Exercise objective:
From the entries that follow, reproduce exactly and only the lines from the line with "os mulighed for" to the line with "да озак еллардан", endpoints included.

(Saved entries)
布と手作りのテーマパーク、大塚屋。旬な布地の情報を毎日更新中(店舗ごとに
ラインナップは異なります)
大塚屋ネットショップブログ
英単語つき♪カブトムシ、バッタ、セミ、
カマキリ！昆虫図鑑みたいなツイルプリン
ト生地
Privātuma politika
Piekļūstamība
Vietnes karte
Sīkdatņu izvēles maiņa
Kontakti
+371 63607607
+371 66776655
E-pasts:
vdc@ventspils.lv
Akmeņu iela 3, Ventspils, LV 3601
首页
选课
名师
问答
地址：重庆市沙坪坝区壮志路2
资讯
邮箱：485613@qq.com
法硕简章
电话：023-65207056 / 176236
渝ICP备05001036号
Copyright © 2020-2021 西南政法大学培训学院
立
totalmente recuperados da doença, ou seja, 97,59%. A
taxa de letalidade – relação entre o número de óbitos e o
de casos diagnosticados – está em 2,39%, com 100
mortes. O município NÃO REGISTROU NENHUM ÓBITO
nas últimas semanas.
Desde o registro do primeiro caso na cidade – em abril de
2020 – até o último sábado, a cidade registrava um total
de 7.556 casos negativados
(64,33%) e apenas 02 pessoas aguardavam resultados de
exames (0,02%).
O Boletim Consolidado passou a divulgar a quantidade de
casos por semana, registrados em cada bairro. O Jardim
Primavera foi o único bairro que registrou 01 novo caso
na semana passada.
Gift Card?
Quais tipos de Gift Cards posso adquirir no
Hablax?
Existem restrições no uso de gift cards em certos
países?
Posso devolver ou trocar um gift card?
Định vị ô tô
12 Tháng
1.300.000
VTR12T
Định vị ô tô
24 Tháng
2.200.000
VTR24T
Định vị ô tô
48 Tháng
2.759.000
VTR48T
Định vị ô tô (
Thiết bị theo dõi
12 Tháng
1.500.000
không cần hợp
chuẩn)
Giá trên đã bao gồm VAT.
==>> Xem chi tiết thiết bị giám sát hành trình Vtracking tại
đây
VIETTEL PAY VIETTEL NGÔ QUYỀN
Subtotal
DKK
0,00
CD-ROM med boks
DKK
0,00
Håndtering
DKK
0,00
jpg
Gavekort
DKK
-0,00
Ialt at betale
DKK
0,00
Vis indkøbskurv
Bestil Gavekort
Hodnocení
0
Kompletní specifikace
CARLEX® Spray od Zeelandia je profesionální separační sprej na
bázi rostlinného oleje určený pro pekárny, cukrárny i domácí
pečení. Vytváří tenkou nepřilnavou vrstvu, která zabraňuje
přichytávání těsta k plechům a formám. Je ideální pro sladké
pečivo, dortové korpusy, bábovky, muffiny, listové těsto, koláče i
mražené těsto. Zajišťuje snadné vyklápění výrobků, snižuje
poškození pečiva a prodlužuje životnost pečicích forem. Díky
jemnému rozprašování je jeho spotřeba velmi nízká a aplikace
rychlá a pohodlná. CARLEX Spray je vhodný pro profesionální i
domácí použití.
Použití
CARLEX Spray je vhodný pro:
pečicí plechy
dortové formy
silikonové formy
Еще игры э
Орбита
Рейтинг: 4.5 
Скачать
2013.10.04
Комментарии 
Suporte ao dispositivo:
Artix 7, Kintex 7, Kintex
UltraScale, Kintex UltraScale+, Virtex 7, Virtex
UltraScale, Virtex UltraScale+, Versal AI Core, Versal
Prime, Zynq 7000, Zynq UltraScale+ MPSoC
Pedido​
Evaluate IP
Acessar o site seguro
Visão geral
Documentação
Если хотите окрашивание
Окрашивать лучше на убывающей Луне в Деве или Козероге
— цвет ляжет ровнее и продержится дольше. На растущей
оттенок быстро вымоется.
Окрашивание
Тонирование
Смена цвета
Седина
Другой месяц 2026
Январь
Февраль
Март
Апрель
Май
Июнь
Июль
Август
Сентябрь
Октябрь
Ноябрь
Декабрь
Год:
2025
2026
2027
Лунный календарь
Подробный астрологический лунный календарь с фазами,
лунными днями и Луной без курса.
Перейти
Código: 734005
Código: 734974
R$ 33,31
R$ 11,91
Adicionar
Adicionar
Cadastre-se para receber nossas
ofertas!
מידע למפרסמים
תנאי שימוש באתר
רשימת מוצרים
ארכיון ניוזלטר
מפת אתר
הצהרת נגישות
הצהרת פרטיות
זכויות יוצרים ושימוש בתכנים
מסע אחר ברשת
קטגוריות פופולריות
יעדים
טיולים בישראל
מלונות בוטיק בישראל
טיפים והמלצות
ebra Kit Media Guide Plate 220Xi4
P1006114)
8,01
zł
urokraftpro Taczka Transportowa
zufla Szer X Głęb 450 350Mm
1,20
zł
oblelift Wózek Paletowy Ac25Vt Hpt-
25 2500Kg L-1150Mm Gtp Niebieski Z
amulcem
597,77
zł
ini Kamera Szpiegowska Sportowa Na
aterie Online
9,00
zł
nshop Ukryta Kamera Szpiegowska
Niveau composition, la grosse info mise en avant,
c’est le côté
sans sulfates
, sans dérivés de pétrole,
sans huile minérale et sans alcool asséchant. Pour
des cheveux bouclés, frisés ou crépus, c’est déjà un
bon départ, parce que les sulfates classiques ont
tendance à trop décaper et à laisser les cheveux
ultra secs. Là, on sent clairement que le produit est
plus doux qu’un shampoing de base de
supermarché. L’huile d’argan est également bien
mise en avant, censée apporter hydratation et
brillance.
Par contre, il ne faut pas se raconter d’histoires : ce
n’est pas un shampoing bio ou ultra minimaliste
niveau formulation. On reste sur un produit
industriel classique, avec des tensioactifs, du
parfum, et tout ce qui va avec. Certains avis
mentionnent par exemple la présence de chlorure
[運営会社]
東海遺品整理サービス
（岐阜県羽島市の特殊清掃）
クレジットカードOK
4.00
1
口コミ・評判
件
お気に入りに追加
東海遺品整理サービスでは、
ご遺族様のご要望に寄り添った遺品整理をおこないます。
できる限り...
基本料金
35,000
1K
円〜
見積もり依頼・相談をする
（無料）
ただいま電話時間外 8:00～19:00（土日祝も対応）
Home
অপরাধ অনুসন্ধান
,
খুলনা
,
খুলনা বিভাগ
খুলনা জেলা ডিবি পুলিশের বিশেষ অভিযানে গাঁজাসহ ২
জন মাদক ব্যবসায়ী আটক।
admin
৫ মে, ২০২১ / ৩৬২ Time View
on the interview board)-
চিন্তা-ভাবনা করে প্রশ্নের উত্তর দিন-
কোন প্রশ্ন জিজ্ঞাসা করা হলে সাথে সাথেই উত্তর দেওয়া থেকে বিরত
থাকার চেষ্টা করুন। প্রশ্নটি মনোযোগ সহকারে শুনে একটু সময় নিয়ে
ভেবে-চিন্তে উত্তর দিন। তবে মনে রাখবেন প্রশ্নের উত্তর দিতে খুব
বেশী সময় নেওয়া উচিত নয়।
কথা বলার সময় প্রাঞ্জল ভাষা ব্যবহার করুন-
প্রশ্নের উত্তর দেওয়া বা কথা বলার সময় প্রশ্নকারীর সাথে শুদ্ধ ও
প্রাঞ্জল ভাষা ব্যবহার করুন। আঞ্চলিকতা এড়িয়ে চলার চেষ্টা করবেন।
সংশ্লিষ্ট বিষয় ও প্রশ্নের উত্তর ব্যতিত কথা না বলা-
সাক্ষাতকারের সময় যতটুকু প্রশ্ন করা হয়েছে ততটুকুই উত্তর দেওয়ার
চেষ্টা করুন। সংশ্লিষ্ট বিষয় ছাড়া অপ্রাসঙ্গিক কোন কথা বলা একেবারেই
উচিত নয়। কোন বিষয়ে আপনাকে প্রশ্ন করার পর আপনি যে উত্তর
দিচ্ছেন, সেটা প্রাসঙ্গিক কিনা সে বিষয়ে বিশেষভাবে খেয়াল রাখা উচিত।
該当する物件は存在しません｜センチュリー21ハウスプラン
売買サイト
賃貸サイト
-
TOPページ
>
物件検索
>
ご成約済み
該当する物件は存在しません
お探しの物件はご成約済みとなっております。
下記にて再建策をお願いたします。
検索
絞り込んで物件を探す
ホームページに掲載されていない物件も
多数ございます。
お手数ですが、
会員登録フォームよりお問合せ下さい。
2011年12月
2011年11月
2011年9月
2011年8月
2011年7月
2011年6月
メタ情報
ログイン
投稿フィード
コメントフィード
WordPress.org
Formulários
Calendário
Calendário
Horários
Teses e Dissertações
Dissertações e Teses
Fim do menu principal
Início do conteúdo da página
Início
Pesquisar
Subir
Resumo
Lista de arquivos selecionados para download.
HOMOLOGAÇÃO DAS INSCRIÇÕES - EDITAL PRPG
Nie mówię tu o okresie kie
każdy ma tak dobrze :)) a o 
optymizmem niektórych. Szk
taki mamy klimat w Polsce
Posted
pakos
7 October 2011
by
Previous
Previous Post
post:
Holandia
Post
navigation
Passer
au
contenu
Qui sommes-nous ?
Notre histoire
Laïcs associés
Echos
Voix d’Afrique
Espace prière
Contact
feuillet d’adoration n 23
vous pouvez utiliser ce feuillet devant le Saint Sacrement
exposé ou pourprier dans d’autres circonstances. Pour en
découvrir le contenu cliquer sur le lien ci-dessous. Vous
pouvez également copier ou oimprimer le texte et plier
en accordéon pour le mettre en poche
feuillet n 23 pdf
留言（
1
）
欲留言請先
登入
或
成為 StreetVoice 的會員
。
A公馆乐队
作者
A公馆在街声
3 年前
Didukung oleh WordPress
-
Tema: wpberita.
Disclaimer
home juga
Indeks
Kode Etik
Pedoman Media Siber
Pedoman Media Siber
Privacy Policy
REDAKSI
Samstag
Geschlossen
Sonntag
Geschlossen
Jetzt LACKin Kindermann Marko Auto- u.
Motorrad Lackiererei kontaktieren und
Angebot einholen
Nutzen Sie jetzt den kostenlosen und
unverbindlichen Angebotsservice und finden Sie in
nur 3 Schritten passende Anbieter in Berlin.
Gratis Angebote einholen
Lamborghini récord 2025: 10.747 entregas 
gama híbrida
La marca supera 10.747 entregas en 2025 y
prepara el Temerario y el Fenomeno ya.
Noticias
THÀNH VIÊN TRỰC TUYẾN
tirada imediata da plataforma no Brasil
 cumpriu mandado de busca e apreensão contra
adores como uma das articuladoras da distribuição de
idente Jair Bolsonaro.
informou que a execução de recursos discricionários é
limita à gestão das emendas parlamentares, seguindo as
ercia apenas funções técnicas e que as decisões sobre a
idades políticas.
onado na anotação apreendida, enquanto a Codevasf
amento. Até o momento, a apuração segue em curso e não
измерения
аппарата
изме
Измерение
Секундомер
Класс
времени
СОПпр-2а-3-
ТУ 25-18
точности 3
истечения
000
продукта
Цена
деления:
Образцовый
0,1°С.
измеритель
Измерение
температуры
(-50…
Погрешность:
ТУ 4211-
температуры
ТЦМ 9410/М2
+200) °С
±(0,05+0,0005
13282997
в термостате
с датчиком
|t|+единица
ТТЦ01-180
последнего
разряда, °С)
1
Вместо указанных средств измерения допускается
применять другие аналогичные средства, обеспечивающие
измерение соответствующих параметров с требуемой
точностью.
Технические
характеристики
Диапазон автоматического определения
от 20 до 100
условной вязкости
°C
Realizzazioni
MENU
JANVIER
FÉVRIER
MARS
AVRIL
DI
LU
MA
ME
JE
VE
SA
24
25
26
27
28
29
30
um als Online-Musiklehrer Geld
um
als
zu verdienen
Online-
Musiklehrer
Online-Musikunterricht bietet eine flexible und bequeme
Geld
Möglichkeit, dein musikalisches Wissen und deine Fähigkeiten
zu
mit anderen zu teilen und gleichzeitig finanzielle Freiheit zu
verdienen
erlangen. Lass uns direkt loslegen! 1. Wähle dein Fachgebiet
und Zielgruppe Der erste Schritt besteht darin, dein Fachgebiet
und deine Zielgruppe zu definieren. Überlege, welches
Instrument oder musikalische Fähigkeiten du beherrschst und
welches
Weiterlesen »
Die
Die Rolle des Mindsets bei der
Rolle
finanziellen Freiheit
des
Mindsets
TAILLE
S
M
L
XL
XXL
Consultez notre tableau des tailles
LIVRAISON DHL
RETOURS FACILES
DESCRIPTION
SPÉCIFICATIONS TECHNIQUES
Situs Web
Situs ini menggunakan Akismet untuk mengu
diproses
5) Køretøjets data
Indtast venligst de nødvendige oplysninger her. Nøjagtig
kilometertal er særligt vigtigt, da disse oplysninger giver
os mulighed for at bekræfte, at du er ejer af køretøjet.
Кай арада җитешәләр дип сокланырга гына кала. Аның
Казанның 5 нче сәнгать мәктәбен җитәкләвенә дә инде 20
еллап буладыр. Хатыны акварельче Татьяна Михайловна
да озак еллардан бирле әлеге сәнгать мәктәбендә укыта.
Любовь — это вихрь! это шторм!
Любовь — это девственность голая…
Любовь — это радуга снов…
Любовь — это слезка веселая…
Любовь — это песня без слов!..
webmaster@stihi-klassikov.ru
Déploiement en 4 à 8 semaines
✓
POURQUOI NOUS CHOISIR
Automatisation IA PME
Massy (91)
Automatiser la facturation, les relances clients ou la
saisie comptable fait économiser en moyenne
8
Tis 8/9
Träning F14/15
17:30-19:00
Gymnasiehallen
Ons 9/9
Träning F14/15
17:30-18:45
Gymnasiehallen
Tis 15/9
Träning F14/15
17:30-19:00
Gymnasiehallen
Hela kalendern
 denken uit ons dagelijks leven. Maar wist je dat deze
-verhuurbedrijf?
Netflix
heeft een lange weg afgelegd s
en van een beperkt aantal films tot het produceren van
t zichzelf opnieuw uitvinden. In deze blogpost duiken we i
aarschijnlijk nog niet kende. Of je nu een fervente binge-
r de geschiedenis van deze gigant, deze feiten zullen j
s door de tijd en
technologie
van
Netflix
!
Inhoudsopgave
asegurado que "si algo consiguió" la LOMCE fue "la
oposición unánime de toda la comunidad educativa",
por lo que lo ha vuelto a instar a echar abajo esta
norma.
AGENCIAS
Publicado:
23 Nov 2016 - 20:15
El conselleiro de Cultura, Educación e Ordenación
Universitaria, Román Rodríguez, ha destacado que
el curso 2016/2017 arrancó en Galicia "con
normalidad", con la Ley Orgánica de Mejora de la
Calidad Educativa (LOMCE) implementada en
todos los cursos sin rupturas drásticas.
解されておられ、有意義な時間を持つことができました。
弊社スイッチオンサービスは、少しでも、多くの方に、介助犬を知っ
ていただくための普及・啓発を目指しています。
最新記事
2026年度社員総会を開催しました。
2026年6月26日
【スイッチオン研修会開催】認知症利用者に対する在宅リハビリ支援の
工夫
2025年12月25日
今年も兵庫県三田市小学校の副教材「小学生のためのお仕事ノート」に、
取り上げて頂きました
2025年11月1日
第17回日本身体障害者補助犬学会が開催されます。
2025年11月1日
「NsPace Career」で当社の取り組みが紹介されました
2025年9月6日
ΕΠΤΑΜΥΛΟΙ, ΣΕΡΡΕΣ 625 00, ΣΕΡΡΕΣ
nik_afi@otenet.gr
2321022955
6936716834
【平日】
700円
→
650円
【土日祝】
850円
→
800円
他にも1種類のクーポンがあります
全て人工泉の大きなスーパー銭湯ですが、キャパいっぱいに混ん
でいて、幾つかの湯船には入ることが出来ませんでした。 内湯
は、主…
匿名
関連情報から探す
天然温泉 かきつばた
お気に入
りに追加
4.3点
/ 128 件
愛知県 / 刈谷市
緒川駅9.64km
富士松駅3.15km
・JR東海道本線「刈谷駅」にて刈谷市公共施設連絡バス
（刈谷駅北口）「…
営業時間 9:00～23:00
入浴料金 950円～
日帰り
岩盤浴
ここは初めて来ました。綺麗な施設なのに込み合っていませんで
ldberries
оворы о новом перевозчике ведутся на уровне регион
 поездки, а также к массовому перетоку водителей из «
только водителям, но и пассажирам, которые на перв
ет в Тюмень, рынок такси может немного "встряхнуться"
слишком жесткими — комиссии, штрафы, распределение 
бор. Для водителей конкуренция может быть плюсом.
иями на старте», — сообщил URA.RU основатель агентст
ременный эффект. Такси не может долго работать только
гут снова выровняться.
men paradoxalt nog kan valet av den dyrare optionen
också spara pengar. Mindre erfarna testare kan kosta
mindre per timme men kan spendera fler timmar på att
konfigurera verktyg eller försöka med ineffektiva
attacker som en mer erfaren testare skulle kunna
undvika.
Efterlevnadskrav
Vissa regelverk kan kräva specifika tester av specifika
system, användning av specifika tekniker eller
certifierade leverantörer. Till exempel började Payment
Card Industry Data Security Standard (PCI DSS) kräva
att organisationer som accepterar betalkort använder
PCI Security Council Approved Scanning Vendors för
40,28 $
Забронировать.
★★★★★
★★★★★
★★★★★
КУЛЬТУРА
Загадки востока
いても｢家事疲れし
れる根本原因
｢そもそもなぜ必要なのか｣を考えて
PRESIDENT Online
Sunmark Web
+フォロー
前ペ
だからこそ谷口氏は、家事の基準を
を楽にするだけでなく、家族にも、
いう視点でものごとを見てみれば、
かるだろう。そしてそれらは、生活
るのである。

Task response:
os mulighed for at bekræfte, at du er ejer af køretøjet.
Кай арада җитешәләр дип сокланырга гына кала. Аның
Казанның 5 нче сәнгать мәктәбен җитәкләвенә дә инде 20
еллап буладыр. Хатыны акварельче Татьяна Михайловна
да озак еллардан бирле әлеге сәнгать мәктәбендә укыта.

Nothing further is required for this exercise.